Directions: Supply the number of lines in the listing below in which the word "dimension" occurs, and nothing else.

### Data extract ###

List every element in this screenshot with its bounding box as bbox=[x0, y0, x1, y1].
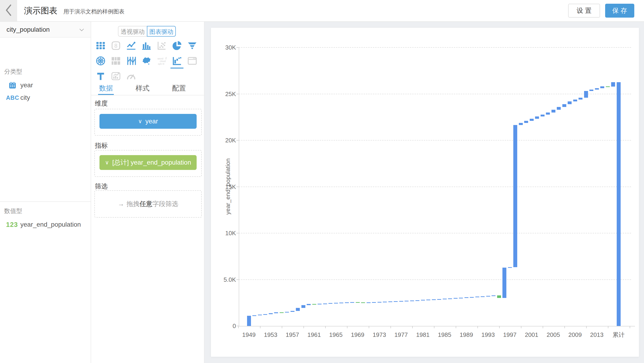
waterfall-bar[interactable] bbox=[486, 296, 490, 296]
waterfall-bar[interactable] bbox=[378, 302, 382, 302]
mode-pivot[interactable]: 透视驱动 bbox=[118, 26, 147, 37]
waterfall-bar[interactable] bbox=[334, 303, 338, 303]
waterfall-bar[interactable] bbox=[448, 298, 452, 299]
mode-chart[interactable]: 图表驱动 bbox=[147, 26, 176, 37]
filter-dropzone[interactable]: → 拖拽任意字段筛选 bbox=[94, 190, 202, 218]
line-chart-icon[interactable] bbox=[124, 38, 139, 53]
waterfall-bar[interactable] bbox=[454, 298, 458, 299]
waterfall-bar[interactable] bbox=[269, 313, 273, 314]
waterfall-bar[interactable] bbox=[394, 301, 398, 302]
waterfall-total-bar[interactable] bbox=[617, 82, 621, 326]
dimension-dropzone[interactable]: ∨ year bbox=[94, 109, 202, 136]
waterfall-bar[interactable] bbox=[513, 125, 517, 267]
waterfall-bar[interactable] bbox=[426, 299, 430, 300]
waterfall-bar[interactable] bbox=[481, 296, 484, 297]
number-card-icon[interactable]: 8 bbox=[108, 38, 124, 53]
waterfall-bar[interactable] bbox=[290, 311, 294, 312]
metric-pill[interactable]: ∨ [总计] year_end_population bbox=[100, 155, 196, 170]
scatter-chart-icon[interactable] bbox=[154, 38, 169, 53]
waterfall-bar[interactable] bbox=[530, 119, 534, 121]
save-button[interactable]: 保 存 bbox=[605, 4, 634, 18]
waterfall-bar[interactable] bbox=[323, 303, 327, 304]
waterfall-bar[interactable] bbox=[247, 316, 251, 326]
waterfall-bar[interactable] bbox=[470, 297, 474, 298]
waterfall-bar[interactable] bbox=[296, 308, 300, 311]
china-map-icon[interactable] bbox=[139, 53, 154, 69]
waterfall-bar[interactable] bbox=[399, 301, 403, 302]
waterfall-bar[interactable] bbox=[595, 88, 599, 90]
waterfall-bar[interactable] bbox=[508, 267, 512, 268]
waterfall-bar[interactable] bbox=[606, 86, 610, 87]
waterfall-bar[interactable] bbox=[361, 302, 365, 303]
waterfall-bar[interactable] bbox=[519, 123, 523, 125]
waterfall-bar[interactable] bbox=[410, 300, 414, 301]
waterfall-bar[interactable] bbox=[388, 301, 392, 302]
waterfall-bar[interactable] bbox=[443, 299, 447, 299]
waterfall-bar[interactable] bbox=[573, 100, 577, 101]
waterfall-bar[interactable] bbox=[421, 300, 425, 300]
waterfall-bar[interactable] bbox=[437, 299, 441, 300]
waterfall-bar[interactable] bbox=[600, 86, 604, 88]
waterfall-bar[interactable] bbox=[578, 98, 582, 100]
waterfall-bar[interactable] bbox=[350, 302, 354, 303]
waterfall-bar[interactable] bbox=[345, 302, 349, 303]
waterfall-bar[interactable] bbox=[307, 304, 311, 305]
waterfall-bar[interactable] bbox=[562, 104, 566, 107]
waterfall-bar[interactable] bbox=[328, 303, 332, 304]
waterfall-bar[interactable] bbox=[339, 302, 343, 303]
mosaic-chart-icon[interactable] bbox=[108, 53, 124, 69]
waterfall-bar[interactable] bbox=[367, 302, 370, 303]
waterfall-bar[interactable] bbox=[502, 268, 506, 298]
text-chart-icon[interactable] bbox=[93, 69, 108, 84]
waterfall-bar[interactable] bbox=[546, 113, 550, 115]
tab-data[interactable]: 数据 bbox=[98, 82, 114, 95]
waterfall-bar[interactable] bbox=[497, 295, 501, 298]
pie-chart-icon[interactable] bbox=[169, 38, 184, 53]
waterfall-bar[interactable] bbox=[552, 110, 556, 113]
waterfall-bar[interactable] bbox=[372, 302, 376, 303]
metric-dropzone[interactable]: ∨ [总计] year_end_population bbox=[94, 150, 202, 177]
waterfall-bar[interactable] bbox=[492, 295, 496, 296]
waterfall-bar[interactable] bbox=[584, 91, 588, 98]
field-item-year[interactable]: year bbox=[0, 80, 91, 91]
waterfall-bar[interactable] bbox=[432, 299, 436, 300]
waterfall-bar[interactable] bbox=[274, 312, 278, 313]
radar-chart-icon[interactable] bbox=[93, 53, 108, 69]
waterfall-bar[interactable] bbox=[356, 302, 360, 303]
waterfall-bar[interactable] bbox=[475, 296, 479, 297]
waterfall-bar[interactable] bbox=[459, 298, 463, 298]
parallel-chart-icon[interactable] bbox=[124, 53, 139, 69]
waterfall-bar[interactable] bbox=[258, 315, 262, 315]
waterfall-bar[interactable] bbox=[312, 304, 316, 305]
dimension-pill[interactable]: ∨ year bbox=[100, 114, 196, 129]
waterfall-bar[interactable] bbox=[383, 302, 387, 302]
back-button[interactable] bbox=[0, 0, 17, 21]
waterfall-chart-icon[interactable] bbox=[169, 53, 184, 69]
waterfall-bar[interactable] bbox=[535, 116, 539, 119]
iframe-icon[interactable] bbox=[184, 53, 200, 69]
gauge-chart-icon[interactable] bbox=[124, 69, 139, 84]
settings-button[interactable]: 设 置 bbox=[568, 4, 600, 18]
waterfall-bar[interactable] bbox=[590, 90, 593, 91]
combo-chart-icon[interactable] bbox=[108, 69, 124, 84]
waterfall-bar[interactable] bbox=[557, 107, 561, 110]
waterfall-bar[interactable] bbox=[318, 304, 322, 304]
waterfall-bar[interactable] bbox=[285, 312, 289, 312]
waterfall-bar[interactable] bbox=[302, 305, 305, 308]
funnel-chart-icon[interactable] bbox=[184, 38, 200, 53]
waterfall-bar[interactable] bbox=[404, 301, 408, 301]
waterfall-bar[interactable] bbox=[540, 115, 544, 117]
field-item-year-end-population[interactable]: 123 year_end_population bbox=[0, 219, 91, 230]
table-chart-icon[interactable] bbox=[93, 38, 108, 53]
bar-chart-icon[interactable] bbox=[139, 38, 154, 53]
waterfall-bar[interactable] bbox=[252, 315, 256, 316]
word-cloud-icon[interactable]: wordcloudagile BItag bbox=[154, 53, 169, 69]
waterfall-bar[interactable] bbox=[263, 314, 267, 315]
waterfall-bar[interactable] bbox=[280, 312, 284, 313]
dataset-selector[interactable]: city_population bbox=[0, 22, 91, 38]
waterfall-bar[interactable] bbox=[464, 297, 468, 298]
tab-config[interactable]: 配置 bbox=[171, 82, 187, 95]
waterfall-bar[interactable] bbox=[524, 121, 528, 123]
waterfall-bar[interactable] bbox=[416, 300, 420, 301]
field-item-city[interactable]: ABC city bbox=[0, 92, 91, 103]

###

Written response: 2